7. Il y a lieu, par suite, d’ordonner au préfet du Val-d’Oise, ou au préfet territorialement compétent, d’une part, de procéder, dans un délai de deux mois à compter de la notification de la présente ordonnance, au réexamen de la situation du requérant et, d’autre part, de délivrer à l’intéressé, dans un délai de huit jours à compter de la notification de la présente ordonnance, une autorisation provisoire de séjour lui permettant de travailler.
Sur les conclusions aux fins d’application des dispositions des articles L. 761-1 du code de justice administrative :
8. Il y a lieu, dans les circonstances de l’espèce, de mettre à la charge de l’Etat le paiement à M. A d’une somme de 1 000 euros au titre de l’article L. 761-1 du code de justice administrative.
O R D O N N E :
Article 1er : L’exécution de la décision, en date du 21 novembre 2024, par laquelle le préfet du Val-d’Oise a rejeté la demande de M. A tendant au renouvellement de son titre de séjour est suspendue.
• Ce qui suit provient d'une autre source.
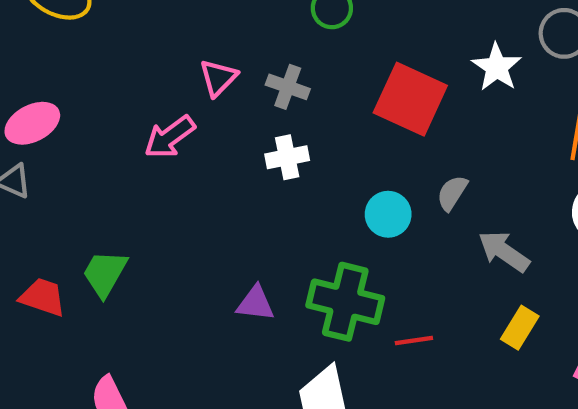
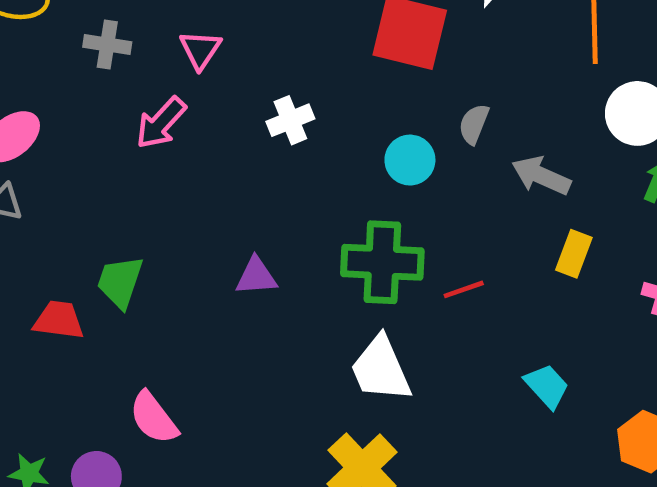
gray cross: (288, 87) -> (107, 44), moved
purple triangle: (255, 303) -> (256, 276), moved

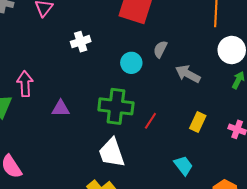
pink arrow: (161, 123) -> (25, 84), moved, turned 130
yellow rectangle: (574, 254) -> (198, 122), moved
red line: (464, 289) -> (150, 121), turned -42

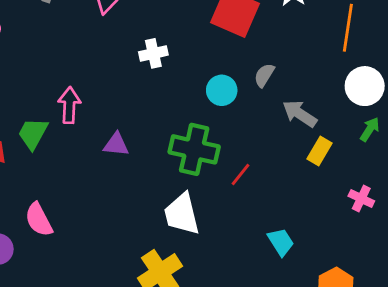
yellow rectangle: (198, 122) -> (319, 151), moved

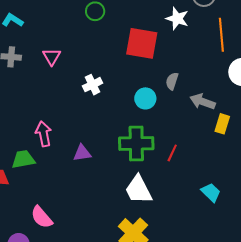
green trapezoid: (33, 134) -> (23, 159), turned 65

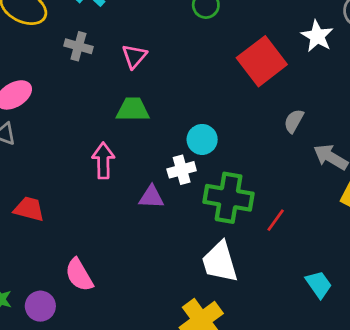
red square: (142, 43) -> (262, 61), turned 32
white cross: (93, 85) -> (182, 170), moved
cyan circle: (145, 98) -> (202, 139), moved
green trapezoid: (23, 159) -> (133, 109), moved

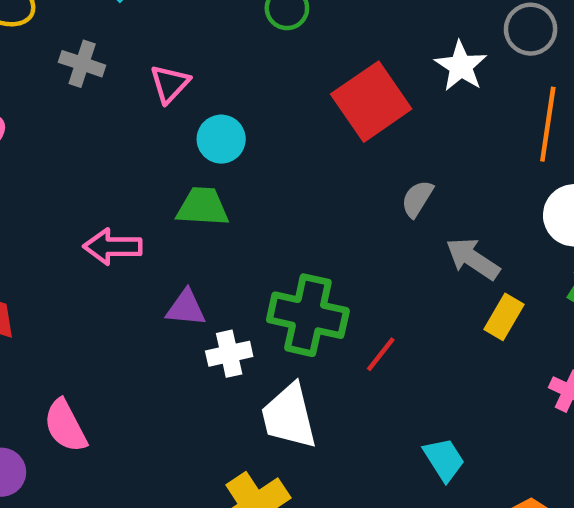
green trapezoid: (133, 109) -> (203, 207), moved
cyan circle: (202, 139) -> (221, 139), moved
pink arrow: (103, 161) -> (113, 247), turned -92
white cross: (182, 170) -> (229, 354), moved

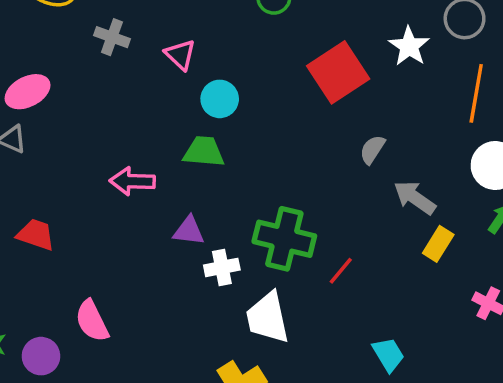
pink triangle: (170, 84) -> (180, 55), turned -32

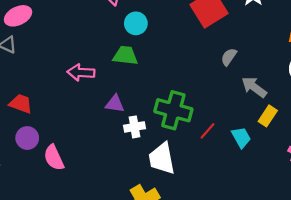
cyan trapezoid: (388, 355) -> (241, 137), moved
purple circle: (41, 356) -> (27, 138), moved

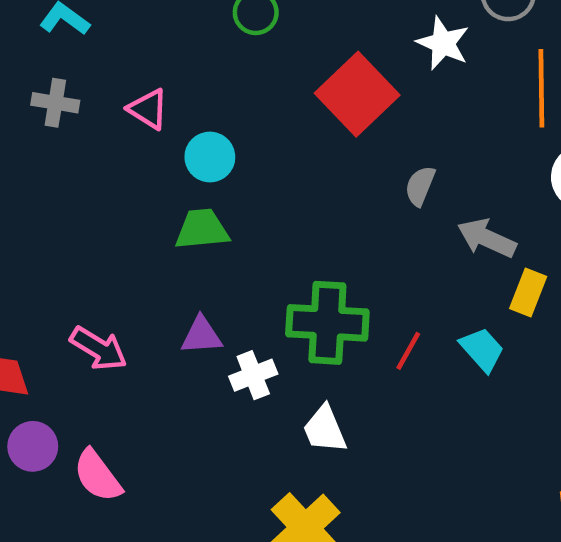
pink arrow: (81, 73) -> (99, 349), moved, turned -140
white trapezoid: (162, 158) -> (325, 429), size x0.7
Article 2 : Il est enjoint au préfet du Val-d’Oise, ou au préfet territorialement compétent, d’une part, de procéder, dans le délai de deux mois à compter de la notification de la présente ordonnance, à un nouvel examen de la situation du requérant et d’autre part, de munir l’intéressé, dans un délai de huit jours à compter de la notification de la présente ordonnance, d’une autorisation provisoire de séjour lui permettant de travailler.
Article 3 : L’Etat versera à M. A, la somme de 1000 euros au titre des dispositions de l’article L. 761-1 du code de justice administrative.
Article 4 : Le surplus des conclusions de la requête est rejeté.
Article 5 : La présente ordonnance sera notifiée à M. B A et au ministre d’État, ministre de l’intérieur.
Copie en sera adressée au préfet du Val-d’Oise
Fait à Cergy, le 24 janvier 2025.
Le juge des référés,
Signé
T. Louvel
La République mande et ordonne au ministre d’État, ministre de l’intérieur, en ce qui le concerne ou à tous commissaires de justice à ce requis en ce qui concerne les voies de droit commun contre les parties privées, de pourvoir à l’exécution de la présente décision.